Growing unemployment is sowing seeds of disaffection with the country's movement toward democracy, and severely straining public confidence in the government

July 22, 1992

WLADYSLAW MASLANKA leans back in his chair. "The atmosphere among the people," he says slowly, "is worse than bad.

"We thought that Poland was governed badly under the communists and that the leaders had to be changed - but now we see that those who took their place are worse."

Mr. Maslanka, a wiry man with a weathered face, is a peasant farmer in this small village just south of Krakow.

He is called a "peasant-worker," because like most of Poland's more than 2 million private farmers, he also held a factory job for 30 years. The produce of his family's 7.4 acres of land is not sufficient to live on.

Maslanka typifies the frustration of ordinary Poles who have been hit hard by radical economic reforms. They are losing faith in the country's fragmented political leadership that is focused on bitter infighting.

"The politicians simply don't have a program," says Jacek Domanski, manager of a state farm near Wola Radziszowska. "It's just gigantic chaos."

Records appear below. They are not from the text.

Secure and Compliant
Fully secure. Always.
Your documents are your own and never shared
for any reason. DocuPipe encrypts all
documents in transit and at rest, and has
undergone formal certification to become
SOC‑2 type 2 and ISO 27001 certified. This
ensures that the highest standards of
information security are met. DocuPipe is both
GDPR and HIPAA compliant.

According to an official survey published July 20, 30 percent of Poles said that life was easier under Mieczyslaw Rakowski, the last Communist prime minister before Solidarity swept into power in the 1989 election. The poll was conducted by the government's CBOS opinion research center.

"In the eyes of a steadily growing proportion of the public, the attraction of such basic goals as a market economy, democratic government, or rule of law is wearing thin," according to a report published by the World Economy Research Institute of the Warsaw School of Economics.

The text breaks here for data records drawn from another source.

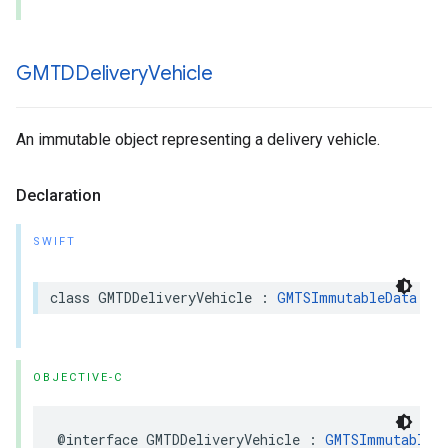
GMTDDelivery
Vehicle
An immutable object representing a delivery vehicle.
Declaration
SWIFT
class
GMTDDeliveryVehicle
:
GMTSImmutableData
OBJECTIVE-C
@interface
GMTDDeliveryVehicle
:
GMTSImmutableD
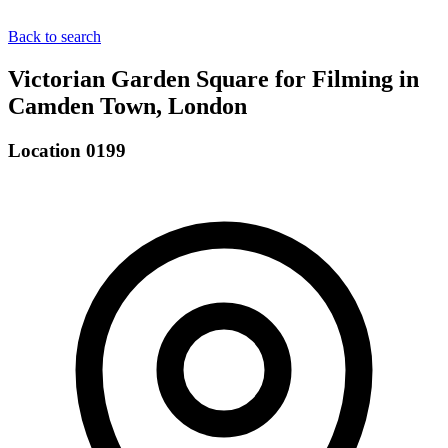
Back to search
Victorian Garden Square for Filming in
Camden Town, London
Location 0199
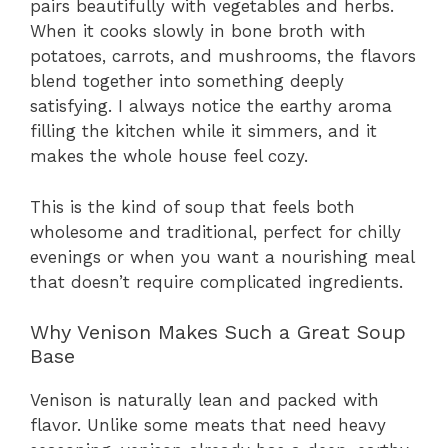
pairs beautifully with vegetables and herbs.
When it cooks slowly in bone broth with
potatoes, carrots, and mushrooms, the flavors
blend together into something deeply
satisfying. I always notice the earthy aroma
filling the kitchen while it simmers, and it
makes the whole house feel cozy.
This is the kind of soup that feels both
wholesome and traditional, perfect for chilly
evenings or when you want a nourishing meal
that doesn’t require complicated ingredients.
Why Venison Makes Such a Great Soup
Base
Venison is naturally lean and packed with
flavor. Unlike some meats that need heavy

The consequences of market reforms have indeed been harsh for average Poles. Shops are stocked with goods, but many have no money to spend.

In May, the unemployment rate reached 12.2 percent. More than 2.2 million people have lost jobs with the closure or restructuring of inefficient factories and other enterprises.

Economic forecasters predict the number may rise to 3.5 million by the end of the year.

"We wanted to live in a normal state and not be beggars," says Maslanka. "I was in Germany - I saw that workers there have a chance to live. We don't have it in Poland. Before, we at least had the possibility to work."

Yet in a country where many basic foods were previously rationed, the availability of goods and services today is much better than before. There are indications that an almost comfortable middle class is beginning to be formed, particularly in major cities.

"We have a good life, but we have to work terribly long hours," says Anna Grazyna, a mother of two teenagers. She is a teacher and supplements her job with private lessons and translations. Her husband often puts in 12-hour days as a computer specialist.

In cities and towns, bright new storefronts and private restaurants and cafes enliven the streets. In Warsaw, many more new cars drive the streets, causing traffic jams.

Commercials for toothpaste and detergent choke television broadcasts. Both Warsaw and Krakow have baby-boomer radio stations dedicated to "classic rock-and-roll."

"No, you don't see the crisis on the street," says Ms. Grazyna, who works in a research institute. "But there's no money, really, for anything. No funding."

"My secretary makes 250 million zlotys ($180) a month," says a Westerner working in Krakow. "Her rent is 300 million zlotys. That means that all of her salary and part of her husband's go toward rent."

Local experts point to other recent developments that indicate that Poland's economy may be beginning to emerge from the extreme depths of its crisis. Last year's 70 percent inflation was far below the more than 600 percent inflation of the previous year.

The private sector's share of the economy is steadily growing. It stands at 25 to 26 percent. The gross domestic product plunged between 8 and 10 percent in 1991, but that was a smaller drop than the 12 percent decrease the year before.

"Now, for the first time you can ask the question whether Poland's economy has bottomed out," says one Western observer. "I think they're ready for a sustained boom."